The largest nonindustrial construction project in the Town of Lockport's recent history, a $15 million YMCA, awaits approval from town officials.
The 52,000-square-foot building, to be erected on Snyder Drive, will replace a three-story building on East Avenue in the City of Lockport, which the YMCA has called home since 1926.
If the Town of Lockport Planning Board approves the project's design, ground could be broken in July, with a target date for opening of October 2018.
Plans call for a swimming pool and a gym on the first floor, and a three-lane running track above the gym on the second floor. Men's and women's locker rooms would be placed between the gym and the pool. The site will include 325 parking spaces.
Planning Board Chairman Richard R. Forsey told architect Jonathan Claeys of CJS Architects that the board wants to see exterior renderings of the building in time for a public hearing on the project May 16. Town regulations give the Planning Board the power of architectural review.
Claeys said the design will be close to the one presented to town officials Dec. 22.
In addition to the Planning Board's approval, the YMCA needs a variance from the Zoning Board of Appeals, because the building will be more than 35 feet high, which is the limit in a residential zone. The town last year lifted the height limits in commercial and industrial zones to 60 feet, but that didn't apply to residential areas.
Claeys said the actual height of the building will depend on the YMCA's choice of rooftop heating and air conditioning units.
The project has been a long time coming for the Lockport Family YMCA, which drew up a strategic plan 20 years ago that called for a new facility. The YMCA bought the 31-acre Snyder Drive site in 2001, but it didn't start a fund-raising campaign until 2006.

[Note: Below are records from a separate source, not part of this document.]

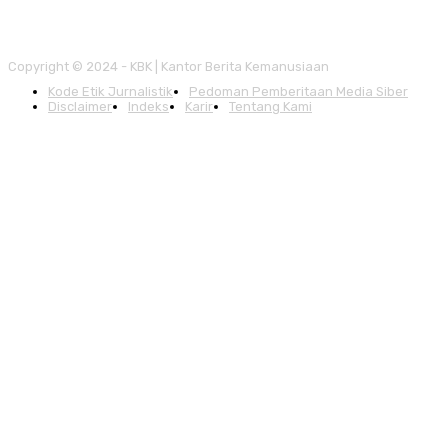
Copyright © 2024 - KBK | Kantor Berita Kemanusiaan
Kode Etik Jurnalistik
Pedoman Pemberitaan Media Siber
Disclaimer
Indeks
Karir
Tentang Kami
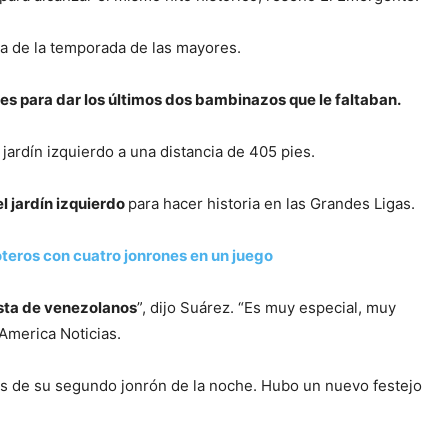
a de la temporada de las mayores.
es para dar los últimos dos bambinazos que le faltaban.
l jardín izquierdo a una distancia de 405 pies.
l jardín izquierdo
para hacer historia en las Grandes Ligas.
oteros con cuatro jonrones en un juego
ista de venezolanos
”, dijo Suárez. “Es muy especial, muy
America Noticias.
ués de su segundo jonrón de la noche. Hubo un nuevo festejo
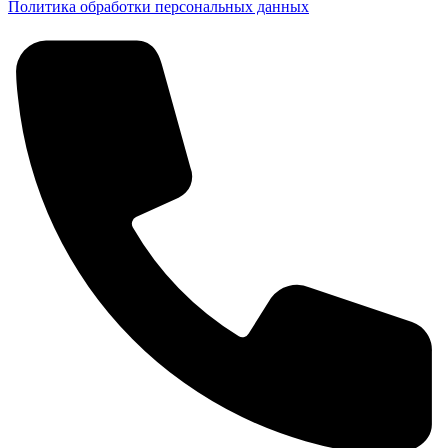
Политика обработки персональных данных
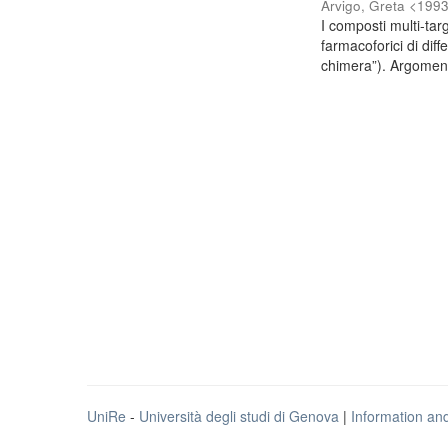
Arvigo, Greta <199
I composti multi-tar
farmacoforici di dif
chimera”). Argoment
UniRe
-
Università degli studi di Genova
|
Information an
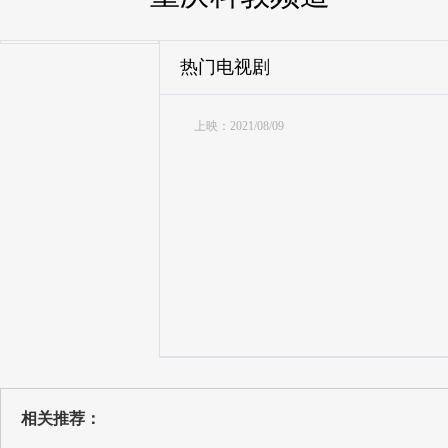
热门电视剧
上映：2021/08/09
相关推荐：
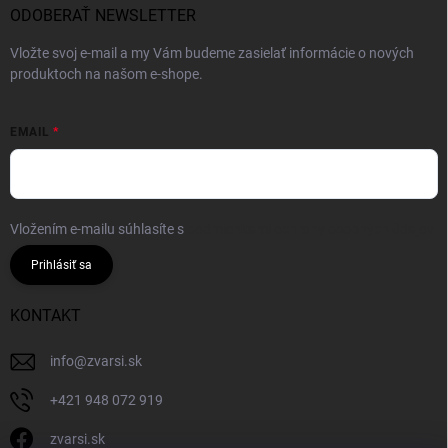
ODOBERAŤ NEWSLETTER
Vložte svoj e-mail a my Vám budeme zasielať informácie o nových
produktoch na našom e-shope.
EMAIL
Vložením e-mailu súhlasíte s
podmienkami ochrany osobných údajov
Prihlásiť sa
KONTAKT
info
@
zvarsi.sk
+421 948 072 919
zvarsi.sk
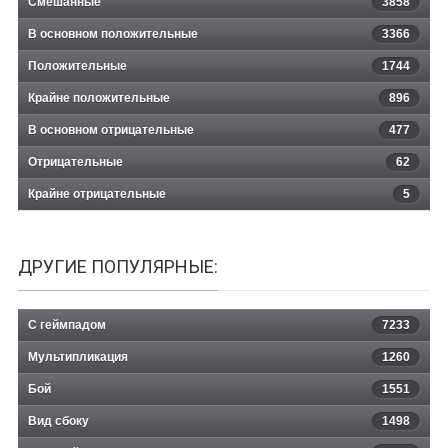
Смешанные
3858
В основном положительные
3366
Положительные
1744
Крайне положительные
896
В основном отрицательные
477
Отрицательные
62
Крайне отрицательные
5
ДРУГИЕ ПОПУЛЯРНЫЕ:
С геймпадом
7233
Мультипликация
1260
Бой
1551
Вид сбоку
1498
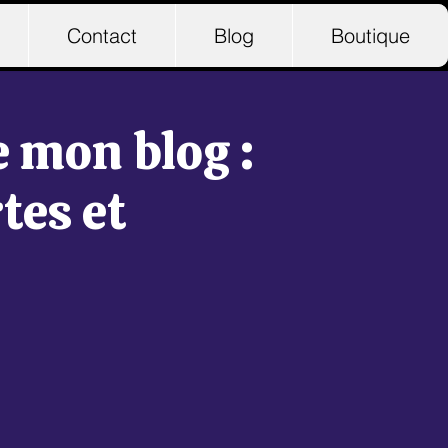
Contact
Blog
Boutique
e mon blog :
tes et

The 2008 financial crisis and stock market plunge wiped out much of the YMCA's endowment, and for about five years the capital campaign was on hold.
But as the economy brightened, the fundraising resumed. In December, the effort reached the $10 million mark, which triggered completion of a planned merger between the Lockport YMCA and YMCA Buffalo Niagara.
Buddy Campbell, president and CEO of YMCA Buffalo Niagara, said a bank loan will cover the remaining $5 million of the cost of the new building.
Town Supervisor Mark C. Crocker said the YMCA has let the town out of a contract signed in 2005, which committed the town to pave the parking lot and driveway of the new facility, in exchange for the YMCA giving the town control over the unused portion of the 31-acre lot.
Crocker said the town will play no role in the construction of the new YMCA, and the $300,000 paving cost, set aside for years in a reserve fund, will be spent instead on replacing a bridge on nearby Locust Street Extension. The YMCA will keep the entire parcel of land.
"I think they want it for future expansion," Crocker said, and the plans do state that the YMCA envisions other recreational facilities and a walking path at an unspecified future date.
The town also has applied for a $500,000 state grant as a reward for cooperating with a not-for-profit agency. Crocker said if that grant comes in, the town will use it to build more sidewalks on roads near the YMCA site.
Town Planner Andrew C. Reilly said the added traffic from the YMCA project might help convince the state Department of Transportation to install a traffic signal at Snyder Drive and Robinson Road, which the town has been seeking for years.